While petitioner states that the master arbitrator’s award is irrational, petitioner’s
arguments center on the master arbitrator having made an error of law in failing to apply Unitrin
to the facts of this case. “The master arbitrator’s determination of the law need not be correct;
mere errors of law are insufficient to warrant setting aside the master arbitrator’s award, and on
questions of substantive law, the determination should be upheld if there is a rational basis for it
(see Matter of Liberty Mut. Ins. Co. v Spine Americare Med., 294 AD2d 574, 576-577 [2002]).”
(101 Acupuncture, P.C. v Utica Mut. Ins. Co., 16 Misc 3d 132(A), (App. Term 2d Dept 2007]).

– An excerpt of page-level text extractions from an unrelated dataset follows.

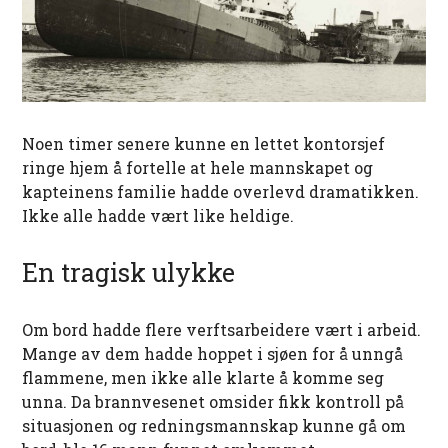
Noen timer senere kunne en lettet kontorsjef
ringe hjem å fortelle at hele mannskapet og
kapteinens familie hadde overlevd dramatikken.
Ikke alle hadde vært like heldige.
En tragisk ulykke
Om bord hadde flere verftsarbeidere vært i arbeid.
Mange av dem hadde hoppet i sjøen for å unngå
flammene, men ikke alle klarte å komme seg
unna. Da brannvesenet omsider fikk kontroll på
situasjonen og redningsmannskap kunne gå om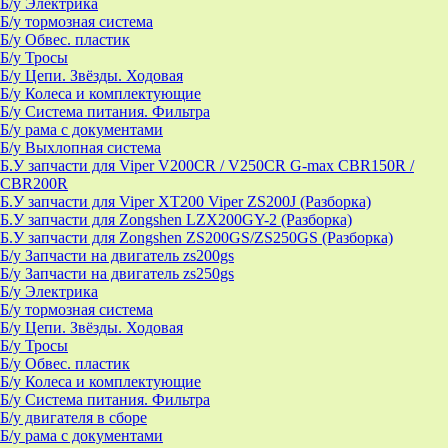
Б/у Электрика
Б/у тормозная система
Б/у Обвес. пластик
Б/у Тросы
Б/у Цепи. Звёзды. Ходовая
Б/у Колеса и комплектующие
Б/у Система питания. Фильтра
Б/у рама с документами
Б/у Выхлопная система
Б.У запчасти для Viper V200CR / V250CR G-max CBR150R /
CBR200R
Б.У запчасти для Viper XT200 Viper ZS200J (Разборка)
Б.У запчасти для Zongshen LZX200GY-2 (Разборка)
Б.У запчасти для Zongshen ZS200GS/ZS250GS (Разборка)
Б/у Запчасти на двигатель zs200gs
Б/у Запчасти на двигатель zs250gs
Б/у Электрика
Б/у тормозная система
Б/у Цепи. Звёзды. Ходовая
Б/у Тросы
Б/у Обвес. пластик
Б/у Колеса и комплектующие
Б/у Система питания. Фильтра
Б/у двигателя в сборе
Б/у рама с документами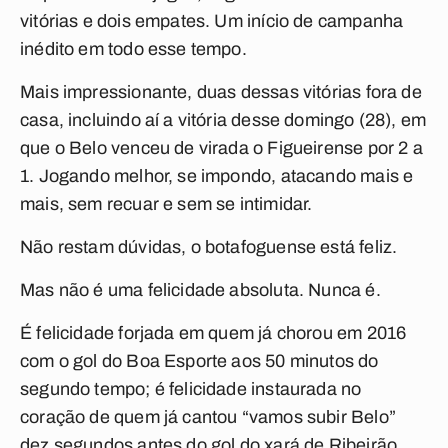
vitórias e dois empates. Um início de campanha
inédito em todo esse tempo.
Mais impressionante, duas dessas vitórias fora de
casa, incluindo aí a vitória desse domingo (28), em
que o Belo venceu de virada o Figueirense por 2 a
1. Jogando melhor, se impondo, atacando mais e
mais, sem recuar e sem se intimidar.
Não restam dúvidas, o botafoguense está feliz.
Mas não é uma felicidade absoluta. Nunca é.
É felicidade forjada em quem já chorou em 2016
com o gol do Boa Esporte aos 50 minutos do
segundo tempo; é felicidade instaurada no
coração de quem já cantou “vamos subir Belo”
dez segundos antes do gol do xará de Ribeirão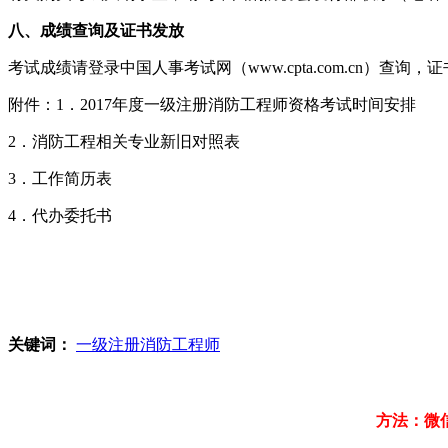
八、成绩查询及证书发放
考试成绩请登录中国人事考试网（www.cpta.com.cn）查询
附件：1．2017年度一级注册消防工程师资格考试时间安排
2．消防工程相关专业新旧对照表
3．工作简历表
4．代办委托书
关键词：
一级注册消防工程师
方法：微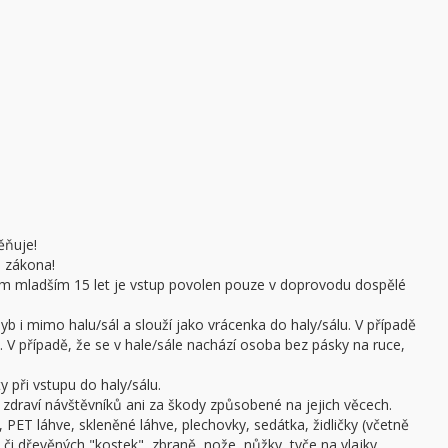
ěňuje!
e zákona!
sobám mladším 15 let je vstup povolen pouze v doprovodu dospělé
b i mimo halu/sál a slouží jako vrácenka do haly/sálu. V případě
 V případě, že se v hale/sále nachází osoba bez pásky na ruce,
 při vstupu do haly/sálu.
draví návštěvníků ani za škody způsobené na jejich věcech.
 PET láhve, skleněné láhve, plechovky, sedátka, židličky (včetně
či dřevěných "kostek", zbraně, nože, nůžky, tyče na vlajky,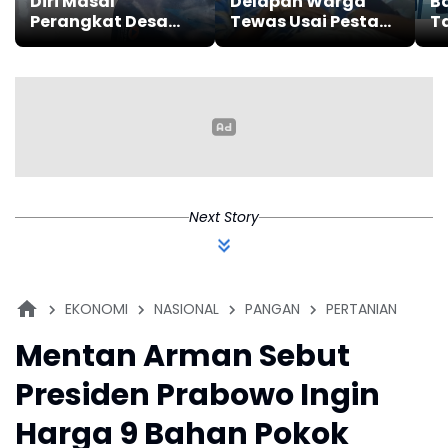
Diri Masal
Delapan Warga
Ba
Perangkat Desa
Tewas Usai Pesta
T
Karangligar
Miras Oplosan,
K
Karawang
Tiga Masih Dirawat
K
Intensif
I
Next Story
EKONOMI
NASIONAL
PANGAN
PERTANIAN
Mentan Arman Sebut
Presiden Prabowo Ingin
Harga 9 Bahan Pokok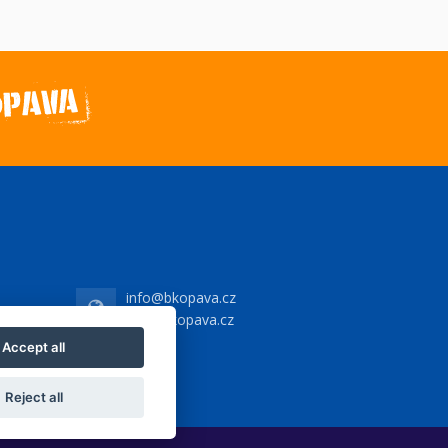
info@bkopava.cz
www.bkopava.cz
Accept all
Reject all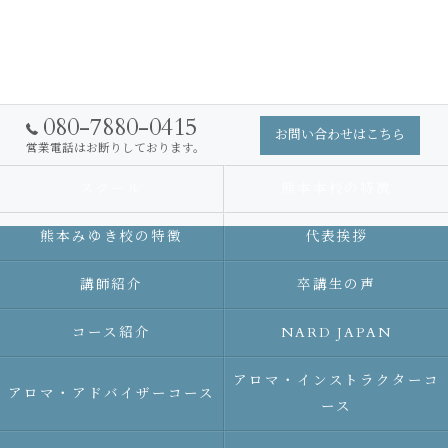
080-7880-0415
お問い合わせはこちら
営業電話はお断りしております。
スクール
熊本本校の特徴
熊本みゆき校の特徴
代表挨拶
講師紹介
卒講生の声
コース紹介
NARD JAPAN
アロマ・インストラクターコ
アロマ・アドバイザーコース
ース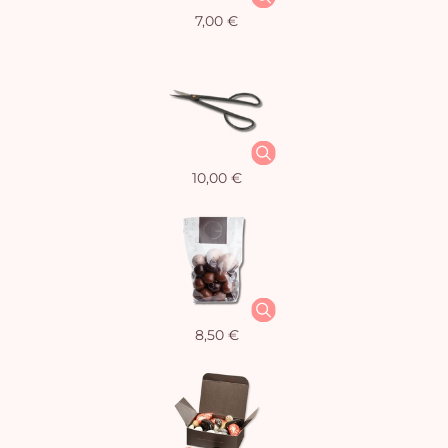
7,00 €
10,00 €
8,50 €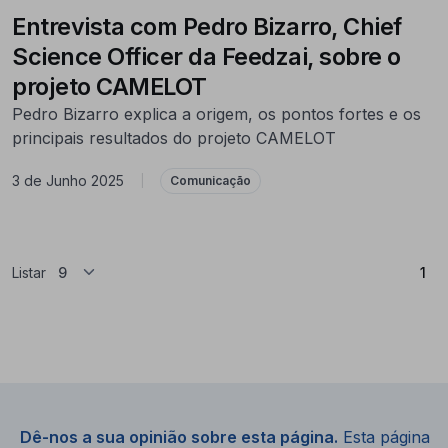
Entrevista com Pedro Bizarro, Chief
Science Officer da Feedzai, sobre o
projeto CAMELOT
Pedro Bizarro explica a origem, os pontos fortes e os
principais resultados do projeto CAMELOT
3 de Junho 2025
|
Comunicação
(At
Listar
1
Dê-nos a sua opinião sobre esta página.
Esta página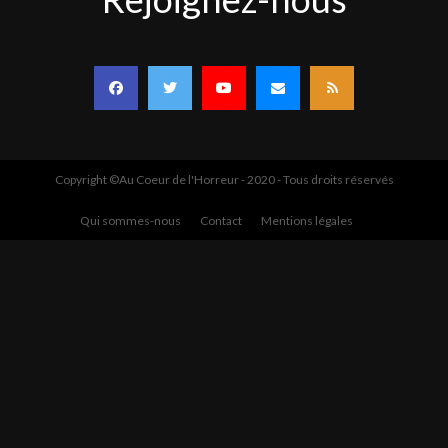
nous
Copyright ©Au Coeur de l'Horreur - 2020 - Tous droits réservés
Qui sommes-nous
Contact
Mentions légales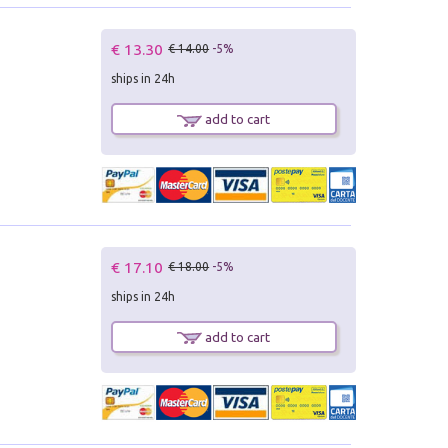
€ 13.30
€ 14.00
-5%
ships in 24h
add to cart
€ 17.10
€ 18.00
-5%
ships in 24h
add to cart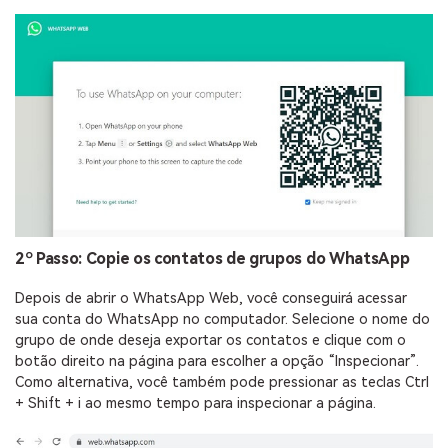
2º Passo: Copie os contatos de grupos do WhatsApp
Depois de abrir o WhatsApp Web, você conseguirá acessar
sua conta do WhatsApp no computador. Selecione o nome do
grupo de onde deseja exportar os contatos e clique com o
botão direito na página para escolher a opção “Inspecionar”.
Como alternativa, você também pode pressionar as teclas Ctrl
+ Shift + i ao mesmo tempo para inspecionar a página.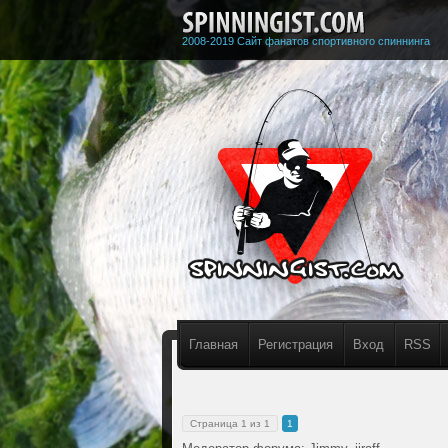
2008-2019 Сайт фанатов спортивного спиннинга
Главная
Регистрация
Вход
RSS
Страница
1
из
1
1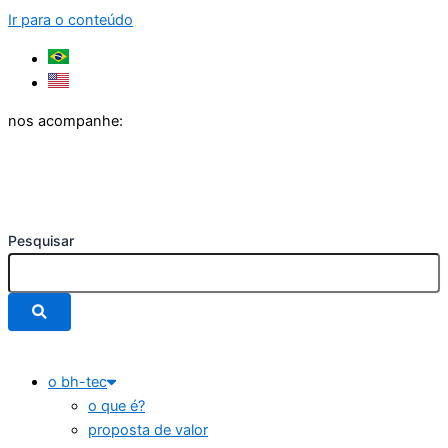
Ir para o conteúdo
nos acompanhe:
Pesquisar
o bh-tec
o que é?
proposta de valor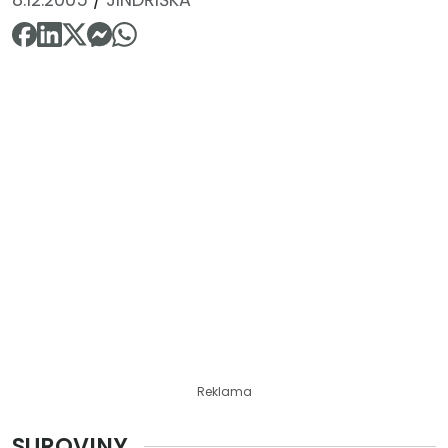
Reklama
SUROVINY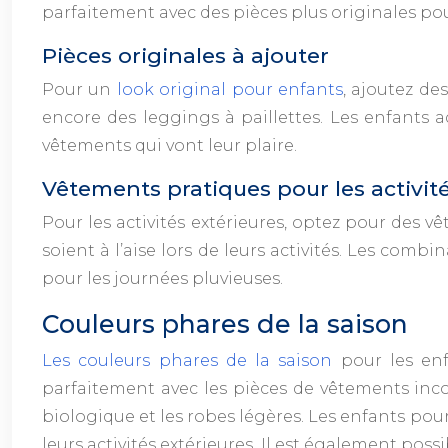
parfaitement avec des pièces plus originales pou
Pièces originales à ajouter
Pour un
look original pour enfants
, ajoutez de
encore des leggings à paillettes. Les enfants a
vêtements qui vont leur plaire.
Vêtements pratiques pour les activité
Pour les activités extérieures, optez pour des v
soient à l’aise lors de leurs activités. Les com
pour les journées pluvieuses.
Couleurs phares de la saison
Les couleurs phares de la saison
pour les enfa
parfaitement avec les pièces de vêtements incon
biologique et les robes légères. Les enfants pour
leurs activités extérieures. Il est également po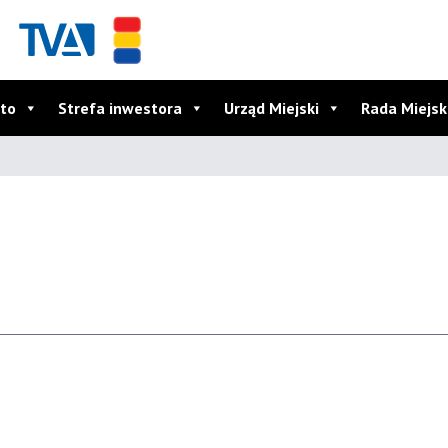
to
Strefa inwestora
Urząd Miejski
Rada Miejs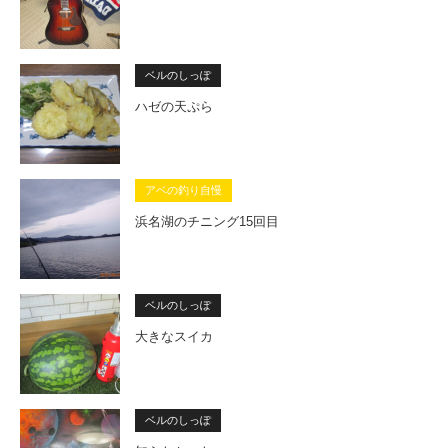
ベルのしっぽ
ハゼの天ぷら
アベの釣り自慢
浜名湖のチニング15回目
ベルのしっぽ
大きなスイカ
ベルのしっぽ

Finally, petitioner cites to 11NYCRR 65-4.10 (a) (4) for the proposition that the Codes
Rules and Regulation of the State of New York allow this court to vacate the master arbitrator’s
award as “incorrect as a matter of law.” However, 11 NYCRR 65-4.10 (a) (4) only permits a
master arbitrator to vacate or modify an arbitrator. 11NYCRR 65-4.10 (a). A court may not
vacate or modify a master arbitrator’s or an arbitrator’s award on grounds that the award is
incorrect as a matter of law.
Accordingly, the petition is denied, and judgment is rendered in favor of respondent.
The foregoing shall constitute the decision and order of the Court.
Dated: _____________________________________________KENNETH L. THOMPSON JR. J.S.C.